Jared Burton is 33 years old. |
I was poking about in Baseball Reference on Monday morning looking for something new to say about the Twins lineup and noticed that, by BR's formula, the Twins have the third youngest lineup in the American League, with an average age of 27.8.
Then I checked out the pitching staff ages. Guess what: as BR reckons such things, the Twins have the third oldest staff in the league,at 29.5 years.
That shouldn't have surprised me as much as it did. The Twins did, after all, base their 2014 starting rotation on four free agent signees (Ricky Nolasco, Phil Hughes, Kevin Correia and Mike Pelfrey) and base their bullpen on four 30-somethings (Glen Perkins, Jared Burton, Brian Duensing and Casey Fien.)

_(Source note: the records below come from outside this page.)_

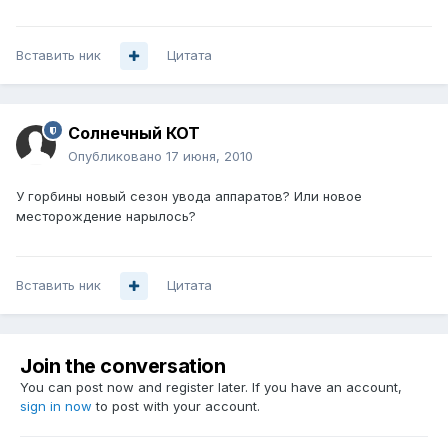
Вставить ник
Цитата
Солнечный КОТ
Опубликовано
17 июня, 2010
У горбины новый сезон увода аппаратов? Или новое
месторождение нарылось?
Вставить ник
Цитата
Join the conversation
You can post now and register later. If you have an account,
sign in now
to post with your account.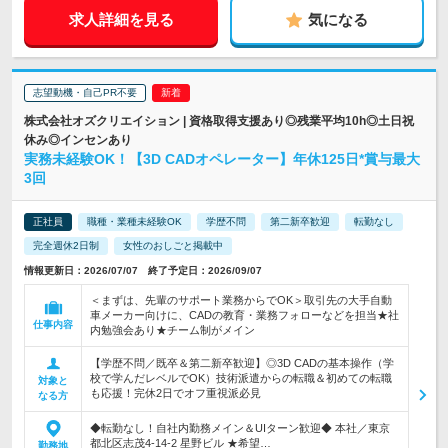
求人詳細を見る
気になる
志望動機・自己PR不要
株式会社オズクリエイション | 資格取得支援あり◎残業平均10h◎土日祝
休み◎インセンあり
実務未経験OK！【3D CADオペレーター】年休125日*賞与最大
3回
正社員
職種・業種未経験OK
学歴不問
第二新卒歓迎
転勤なし
完全週休2日制
女性のおしごと掲載中
情報更新日：2026/07/07 終了予定日：2026/09/07
＜まずは、先輩のサポート業務からでOK＞取引先の大手自動
車メーカー向けに、CADの教育・業務フォローなどを担当★社
仕事内容
内勉強会あり★チーム制がメイン
【学歴不問／既卒＆第二新卒歓迎】◎3D CADの基本操作（学
校で学んだレベルでOK）技術派遣からの転職＆初めての転職
対象と
も応援！完休2日でオフ重視派必見
なる方
◆転勤なし！自社内勤務メイン＆UIターン歓迎◆ 本社／東京
都北区志茂4-14-2 星野ビル ★希望…
勤務地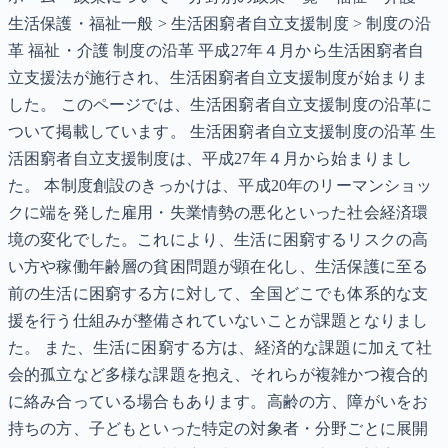
生活保護・福祉一般 > 生活困窮者自立支援制度 > 制度の沿
革 福祉・介護 制度の沿革 平成27年４月から生活困窮者自
立支援法が施行され、生活困窮者自立支援制度が始まりま
した。 このページでは、生活困窮者自立支援制度の沿革に
ついて掲載しています。 生活困窮者自立支援制度の沿革 生
活困窮者自立支援制度は、平成27年４月から始まりまし
た。 本制度創設のきっかけは、平成20年のリーマンショッ
クに端を発した雇用・失業情勢の悪化といった社会経済環
境の変化でした。これにより、生活に困窮するリスクの高
い方や稼働年齢層の貧困問題が顕在化し、生活保護に至る
前の生活に困窮する方に対して、全国どこでも体系的な支
援を行う仕組みが整備されていないことが課題となりまし
た。 また、生活に困窮する方は、経済的な課題に加えて社
会的孤立など多様な課題を抱え、それらが複雑かつ複合的
に絡み合っている場合もあります。高齢の方、障がいをお
持ちの方、子どもといった特定の対象者・分野ごとに展開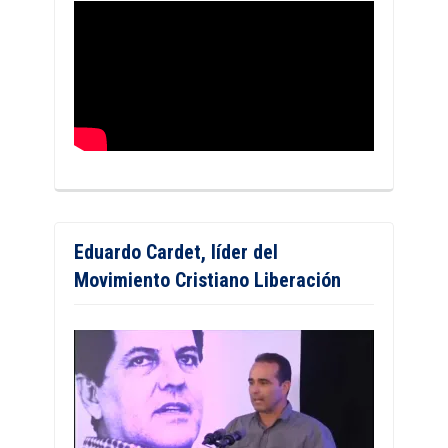
Eduardo Cardet, líder del
Movimiento Cristiano Liberación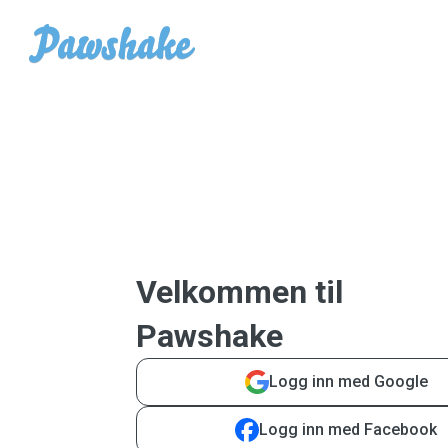
Velkommen til
Pawshake
Logg inn med Google
Logg inn med Facebook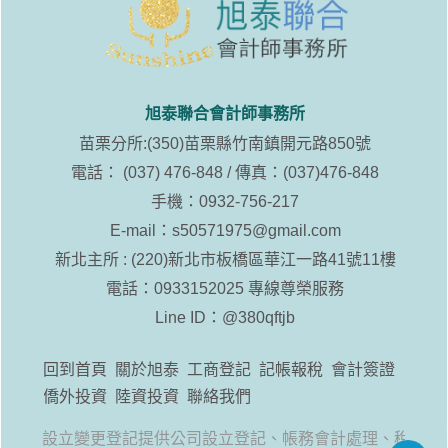
旭泰聯合會計師事務所
苗栗分所:(350)苗栗縣竹南鎮開元路850號
電話： (037) 476-848 / 傳真：(037)476-848
手機：0932-756-217
E-mail：
s50571975@gmail.com
新北主所 : (220)新北市板橋區華江一路41號11樓
電話：0933152025 專線尊榮服務
Line ID：
@380qftjb
回到首頁
關於旭泰
工商登記
記帳報稅
會計簽證
僑外投資
陸資投資
聯絡我們
工廠設立變更登記提供公司設立登記、帳務會計處理、稅務諮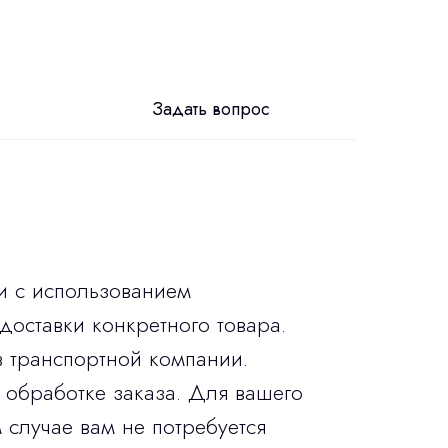
Задать вопрос
и с использованием
доставки конкретного товара.
в транспортной компании.
 обработке заказа. Для вашего
 случае вам не потребуется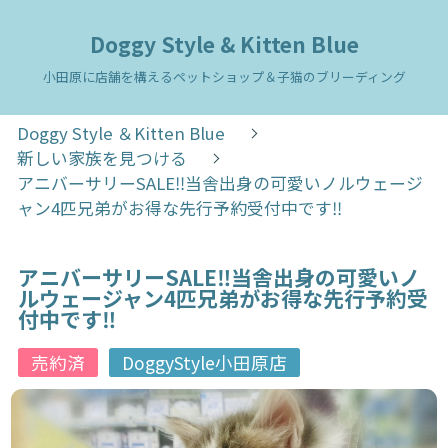
Doggy Style & Kitten Blue
小田原に店舗を構えるペットショップ＆子猫のブリーディング
Doggy Style ＆Kitten Blue
新しい家族を見つける
アニバーサリーSALE‼️当舎出身の可愛いノルウェージ
ャン4匹兄弟がお得な先行予約受付中です‼️
アニバーサリーSALE‼️当舎出身の可愛いノ
ルウェージャン4匹兄弟がお得な先行予約受
付中です‼️
売約済
DoggyStyle小田原店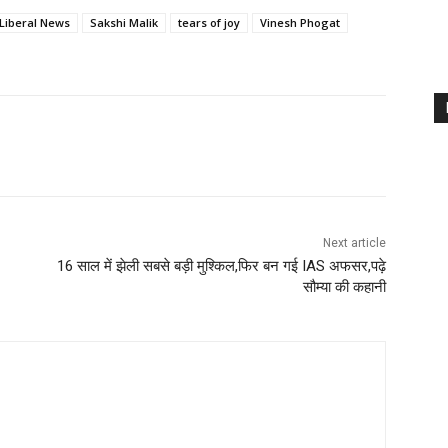
Liberal News
Sakshi Malik
tears of joy
Vinesh Phogat
Next article
16 साल में झेली सबसे बड़ी मुश्किल,फिर बन गई IAS अफसर,पढ़े
सौम्या की कहानी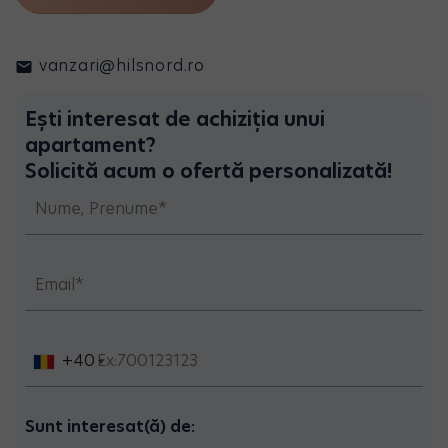
vanzari@hilsnord.ro
Ești interesat de achiziția unui
apartament?
Solicită acum o ofertă personalizată!
+40
Sunt interesat(ă) de: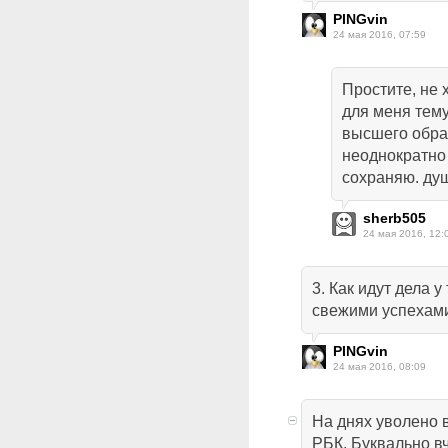
PINGvin
24 мая 2016, 07:59
Простите, не 
для меня тему
высшего обра
неоднократно
сохраняю. душ
sherb505
24 мая 2016, 12:
3. Как идут дела 
свежими успехам
PINGvin
24 мая 2016, 08:09
На днях уволено 
РБК. Буквально в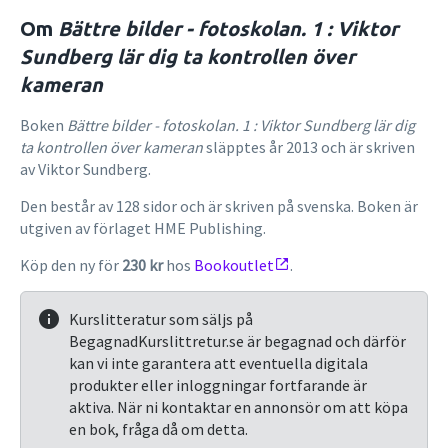
Om
Bättre bilder - fotoskolan. 1 : Viktor
Sundberg lär dig ta kontrollen över
kameran
Boken
Bättre bilder - fotoskolan. 1 : Viktor Sundberg lär dig
ta kontrollen över kameran
släpptes år 2013 och är skriven
av Viktor Sundberg.
Den består av 128 sidor och är skriven på svenska. Boken är
utgiven av förlaget HME Publishing.
Köp den ny för
230 kr
hos
Bookoutlet
.
Kurslitteratur som säljs på
BegagnadKurslittretur.se är begagnad och därför
kan vi inte garantera att eventuella digitala
produkter eller inloggningar fortfarande är
aktiva. När ni kontaktar en annonsör om att köpa
en bok, fråga då om detta.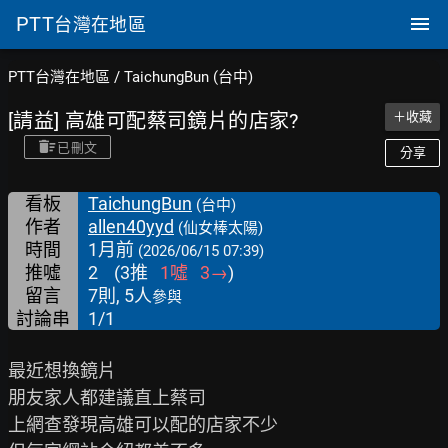
PTT
台灣在地區
PTT台灣在地區
/
TaichungBun (台中)
[請益] 高雄可配蔡司鏡片的店家?
＋收藏
已刪文
分享
看板
TaichungBun
(台中)
作者
allen40yyd
(仙女棒太陽)
時間
1月前
(2026/06/15 07:39)
推噓
2
(
3
推
1
噓
3
→
)
留言
7則, 5人
參與
討論串
1/1
最近想換鏡片

朋友家人都建議直上蔡司

上網查發現高雄可以配的店家不少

Even when Pelfrey went down, the rotation didn't really get younger. The man with the fifth most starts for the Twins this year, Yohan Pino, may be a rookie, but he's a 30-year-old rookie. The man with the sixth most starts, the departed Sam Deduno, is 30.
The youngest staff in the American League, according to Baseball Reference, is Cleveland's, 2,2 years younger than the Twins. Even Detroit, with the aged Joe Nathan closing and a veteran starting rotation, is a full year younger on average than the Twins.
This ties in, obviously, to my Monday post about the futility of building the rotation out of free agents and the failure of the Twins to find pitchers out of the drafts of 2008-2011.
And it strongly suggests that improvement will require different arms. A staff that averages almost 30 years of age is not one with its future ahead of it.
The Twins have so much invested in several of the veterans, particularly the starters, that it may be a challenge to make room for new blood. Still, that's a challenge that must be met. It's not just the rotation that needs a makeover; as the bullpen's debacle over the weekend against the Angels suggested, the relief corps needs a shakeup also.